* Work instruction *
Find how many lines of the listing include the string "času", and report only that figure.

---

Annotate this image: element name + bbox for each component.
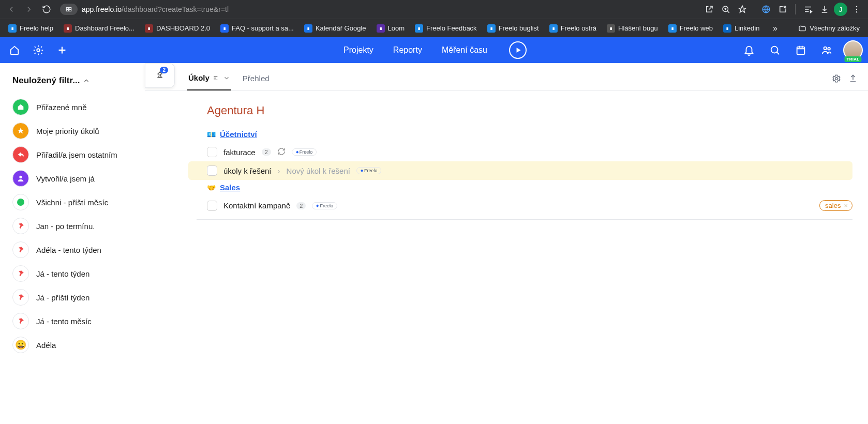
sidebar-item[interactable]: Všichni - příští měsíc (9, 190, 140, 214)
task-checkbox[interactable] (207, 201, 217, 211)
bookmark-item[interactable]: ∎Freelo buglist (483, 22, 543, 35)
sidebar-item[interactable]: Já - příští týden (9, 285, 140, 309)
svg-rect-1 (69, 8, 71, 9)
sidebar-item[interactable]: Přiřadil/a jsem ostatním (9, 143, 140, 166)
playlist-icon[interactable] (801, 2, 815, 17)
subtask-title: Nový úkol k řešení (287, 166, 350, 175)
plus-icon[interactable] (53, 41, 71, 59)
calendar-icon[interactable] (791, 41, 810, 59)
back-button[interactable] (4, 2, 19, 17)
bookmark-item[interactable]: ∎Freelo help (4, 22, 57, 35)
main-nav: Projekty Reporty Měření času (341, 41, 527, 59)
project-title[interactable]: Agentura H (145, 90, 868, 127)
sidebar-item[interactable]: Vytvořil/a jsem já (9, 166, 140, 190)
task-title: fakturace (223, 148, 256, 157)
open-external-icon[interactable] (702, 2, 716, 17)
svg-rect-3 (69, 10, 71, 11)
bookmark-item[interactable]: ∎Kalendář Google (300, 22, 370, 35)
trial-badge: TRIAL (844, 56, 861, 62)
bookmark-item[interactable]: ∎Freelo web (664, 22, 717, 35)
section-header[interactable]: 🤝Sales (145, 180, 868, 196)
svg-point-14 (828, 48, 830, 50)
svg-rect-0 (66, 8, 68, 9)
bookmarks-overflow-icon[interactable]: » (768, 24, 782, 33)
svg-point-13 (824, 47, 827, 50)
timer-play-button[interactable] (509, 41, 527, 59)
browser-toolbar: app.freelo.io/dashboard?createTask=true&… (0, 0, 868, 19)
recurring-icon (277, 147, 286, 157)
task-row[interactable]: Kontaktní kampaně2Freelosales× (145, 196, 868, 215)
kebab-menu-icon[interactable] (849, 2, 864, 17)
bookmark-item[interactable]: ∎Freelo ostrá (545, 22, 601, 35)
main-content: 2 Úkoly Přehled Agentura H 💶Účetnictvífa… (145, 63, 868, 424)
divider (197, 219, 852, 220)
forward-button[interactable] (22, 2, 36, 17)
all-bookmarks-button[interactable]: Všechny záložky (794, 22, 864, 35)
site-info-button[interactable] (60, 4, 78, 15)
tab-prehled[interactable]: Přehled (242, 70, 271, 90)
tag-remove-icon[interactable]: × (844, 202, 848, 209)
task-checkbox[interactable] (207, 147, 217, 157)
sidebar-item[interactable]: 😀Adéla (9, 333, 140, 357)
bookmark-item[interactable]: ∎DASHBOARD 2.0 (141, 22, 214, 35)
nav-projekty[interactable]: Projekty (341, 42, 376, 58)
task-title: Kontaktní kampaně (223, 201, 290, 210)
task-title: úkoly k řešení (223, 166, 272, 175)
svg-point-6 (784, 7, 785, 8)
search-icon[interactable] (766, 41, 784, 59)
sidebar: Neuložený filtr... Přiřazené mněMoje pri… (0, 63, 145, 424)
bookmark-item[interactable]: ∎FAQ - support a sa... (216, 22, 298, 35)
export-icon[interactable] (848, 74, 858, 85)
assignee-chip[interactable]: Freelo (292, 148, 317, 156)
nav-reporty[interactable]: Reporty (391, 42, 424, 58)
assignee-chip[interactable]: Freelo (312, 202, 337, 209)
list-icon (213, 74, 220, 82)
people-icon[interactable] (817, 41, 836, 59)
extensions-icon[interactable] (775, 2, 790, 17)
bell-icon[interactable] (740, 41, 758, 59)
download-icon[interactable] (817, 2, 832, 17)
bookmark-item[interactable]: ∎Loom (372, 22, 409, 35)
app-top-bar: Projekty Reporty Měření času TRIAL (0, 37, 868, 63)
reload-button[interactable] (39, 2, 54, 17)
address-bar[interactable]: app.freelo.io/dashboard?createTask=true&… (82, 5, 229, 13)
url-host: app.freelo.io (82, 5, 122, 13)
svg-rect-2 (66, 10, 68, 11)
svg-point-15 (19, 176, 22, 178)
bookmark-item[interactable]: ∎Linkedin (719, 22, 764, 35)
sidebar-item[interactable]: Já - tento týden (9, 262, 140, 285)
gear-icon[interactable] (29, 41, 48, 59)
star-icon[interactable] (735, 2, 750, 17)
sidebar-item[interactable]: Já - tento měsíc (9, 309, 140, 333)
task-row[interactable]: úkoly k řešení›Nový úkol k řešeníFreelo (188, 161, 852, 180)
chevron-up-icon (83, 77, 90, 84)
url-path: /dashboard?createTask=true&r=tl (122, 5, 229, 13)
bookmark-item[interactable]: ∎Dashboard Freelo... (59, 22, 139, 35)
tabs: Úkoly Přehled (145, 63, 868, 90)
svg-point-16 (835, 78, 838, 80)
nav-mereni[interactable]: Měření času (440, 42, 489, 58)
profile-avatar[interactable]: J (834, 3, 847, 16)
settings-icon[interactable] (832, 74, 841, 85)
bookmark-item[interactable]: ∎Freelo Feedback (411, 22, 481, 35)
section-header[interactable]: 💶Účetnictví (145, 127, 868, 143)
extension-globe-icon[interactable] (759, 2, 773, 17)
task-tag[interactable]: sales× (819, 200, 852, 211)
chevron-down-icon (223, 74, 230, 82)
assignee-chip[interactable]: Freelo (356, 167, 382, 174)
sidebar-item[interactable]: Adéla - tento týden (9, 238, 140, 262)
sidebar-item[interactable]: Jan - po termínu. (9, 214, 140, 238)
task-count: 2 (296, 202, 306, 209)
svg-point-10 (37, 49, 40, 52)
sidebar-item[interactable]: Moje priority úkolů (9, 119, 140, 143)
task-row[interactable]: fakturace2Freelo (145, 143, 868, 161)
zoom-icon[interactable] (719, 2, 733, 17)
user-avatar[interactable]: TRIAL (843, 40, 863, 60)
filter-header[interactable]: Neuložený filtr... (9, 73, 140, 95)
svg-point-11 (771, 47, 778, 53)
home-icon[interactable] (5, 41, 24, 59)
bookmark-item[interactable]: ∎Hlášení bugu (603, 22, 662, 35)
sidebar-item[interactable]: Přiřazené mně (9, 95, 140, 119)
task-checkbox[interactable] (207, 165, 217, 176)
tab-ukoly[interactable]: Úkoly (187, 69, 231, 90)
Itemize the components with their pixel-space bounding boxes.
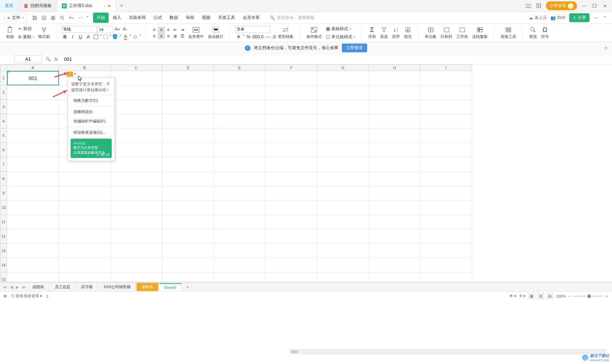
cell-C12[interactable] <box>111 229 162 244</box>
freeze-button[interactable]: 冻结窗格 <box>471 26 489 40</box>
cond-format-button[interactable]: 条件格式 <box>305 26 323 40</box>
cell-button[interactable]: 单元格 <box>423 26 438 40</box>
cell-E14[interactable] <box>214 258 266 272</box>
cell-E3[interactable] <box>214 100 266 114</box>
cell-H14[interactable] <box>369 258 421 272</box>
cell-H9[interactable] <box>369 186 421 200</box>
col-header-a[interactable]: A <box>7 65 59 71</box>
font-size-select[interactable] <box>97 26 113 33</box>
cell-C10[interactable] <box>111 200 162 215</box>
minimize-button[interactable]: ― <box>580 2 587 9</box>
cell-F1[interactable] <box>266 71 317 85</box>
cell-H7[interactable] <box>369 157 421 172</box>
cell-A11[interactable] <box>7 215 59 229</box>
cell-B13[interactable] <box>59 244 111 258</box>
cell-A14[interactable] <box>7 258 59 272</box>
cell-H11[interactable] <box>369 215 421 229</box>
maximize-button[interactable] <box>591 2 598 9</box>
view-page-icon[interactable]: ▥ <box>538 293 544 299</box>
fill-button[interactable]: 填充 <box>403 26 413 40</box>
grid-apps-icon[interactable] <box>535 2 542 9</box>
menu-view[interactable]: 视图 <box>198 13 214 23</box>
cell-C4[interactable] <box>111 114 162 128</box>
cell-D9[interactable] <box>162 186 214 200</box>
row-header-13[interactable]: 13 <box>0 244 7 258</box>
cell-G15[interactable] <box>317 272 369 282</box>
cell-E12[interactable] <box>214 229 266 244</box>
cell-G5[interactable] <box>317 128 369 143</box>
cell-I9[interactable] <box>421 186 472 200</box>
print-icon[interactable] <box>50 15 56 21</box>
worksheet-button[interactable]: 工作表 <box>455 26 469 40</box>
cell-B11[interactable] <box>59 215 111 229</box>
col-header-e[interactable]: E <box>214 65 266 71</box>
cell-A12[interactable] <box>7 229 59 244</box>
save-as-icon[interactable] <box>41 15 47 21</box>
cell-H2[interactable] <box>369 85 421 100</box>
cell-H13[interactable] <box>369 244 421 258</box>
row-header-9[interactable]: 9 <box>0 186 7 200</box>
col-header-d[interactable]: D <box>162 65 214 71</box>
settings-icon[interactable]: ⋯ <box>593 15 599 21</box>
merge-center-button[interactable]: 合并居中 <box>187 26 205 40</box>
cell-A13[interactable] <box>7 244 59 258</box>
row-header-14[interactable]: 14 <box>0 258 7 272</box>
cell-G8[interactable] <box>317 172 369 186</box>
cell-D4[interactable] <box>162 114 214 128</box>
close-button[interactable]: ✕ <box>601 2 608 9</box>
filter-button[interactable]: 筛选 <box>379 26 389 40</box>
cell-A9[interactable] <box>7 186 59 200</box>
cell-E11[interactable] <box>214 215 266 229</box>
align-center-icon[interactable]: ≡ <box>158 33 164 39</box>
copy-button[interactable]: ⧉复制▾ <box>17 33 35 41</box>
sum-button[interactable]: Σ求和 <box>367 26 377 40</box>
sheet-nav-last[interactable]: ⏭ <box>21 285 27 290</box>
cell-E10[interactable] <box>214 200 266 215</box>
login-button[interactable]: 立即登录 <box>546 1 577 10</box>
tab-workbook[interactable]: 工作簿3.xlsx ○ <box>57 0 116 12</box>
cell-D8[interactable] <box>162 172 214 186</box>
menu-formula[interactable]: 公式 <box>150 13 165 23</box>
cell-H10[interactable] <box>369 200 421 215</box>
increase-font-icon[interactable]: A+ <box>114 26 121 32</box>
cell-I3[interactable] <box>421 100 472 114</box>
menu-dev[interactable]: 开发工具 <box>215 13 239 23</box>
cell-A3[interactable] <box>7 100 59 114</box>
cell-A1[interactable]: 001 <box>7 71 59 85</box>
cell-B12[interactable] <box>59 229 111 244</box>
tab-close-icon[interactable]: ○ <box>104 4 106 8</box>
fill-color-button[interactable]: 🪣 <box>112 34 119 40</box>
row-header-12[interactable]: 12 <box>0 229 7 244</box>
cell-C2[interactable] <box>111 85 162 100</box>
cell-D11[interactable] <box>162 215 214 229</box>
cell-I4[interactable] <box>421 114 472 128</box>
align-right-icon[interactable]: ≡ <box>165 33 171 39</box>
cell-F12[interactable] <box>266 229 317 244</box>
cell-B8[interactable] <box>59 172 111 186</box>
cell-E7[interactable] <box>214 157 266 172</box>
sheet-nav-next[interactable]: ▶ <box>15 285 20 290</box>
cell-G9[interactable] <box>317 186 369 200</box>
sheet-tab-2[interactable]: 田字格 <box>76 283 98 291</box>
cell-D3[interactable] <box>162 100 214 114</box>
cell-I13[interactable] <box>421 244 472 258</box>
paste-button[interactable]: 粘贴 <box>5 26 15 40</box>
align-bottom-icon[interactable]: ≡ <box>165 27 171 33</box>
popup-error-options[interactable]: 错误检查选项(O)... <box>68 128 115 137</box>
tab-home[interactable]: 首页 <box>0 0 19 12</box>
comma-icon[interactable]: 000 <box>253 34 260 40</box>
col-header-h[interactable]: H <box>369 65 421 71</box>
collapse-ribbon-icon[interactable]: ⌃ <box>602 15 608 21</box>
symbol-button[interactable]: Ω符号 <box>540 26 550 40</box>
cell-A8[interactable] <box>7 172 59 186</box>
view-break-icon[interactable]: ▤ <box>547 293 553 299</box>
cell-I5[interactable] <box>421 128 472 143</box>
border-button[interactable] <box>92 34 99 40</box>
find-button[interactable]: 查找 <box>528 26 538 40</box>
auto-wrap-button[interactable]: 自动换行 <box>207 26 225 40</box>
focus-icon[interactable]: ✢ ▾ <box>519 294 526 298</box>
cell-G4[interactable] <box>317 114 369 128</box>
row-header-2[interactable]: 2 <box>0 85 7 100</box>
popup-ignore-error[interactable]: 忽略错误(I) <box>68 107 115 117</box>
cell-D15[interactable] <box>162 272 214 282</box>
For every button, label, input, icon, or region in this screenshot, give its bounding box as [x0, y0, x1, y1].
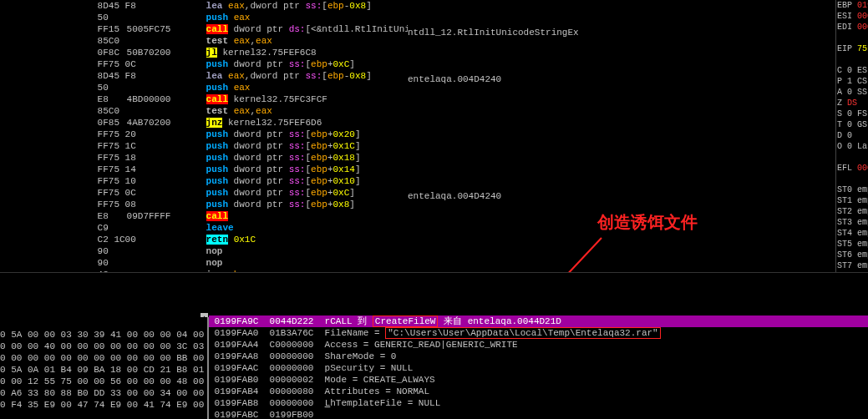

---

* Reply to the task *
3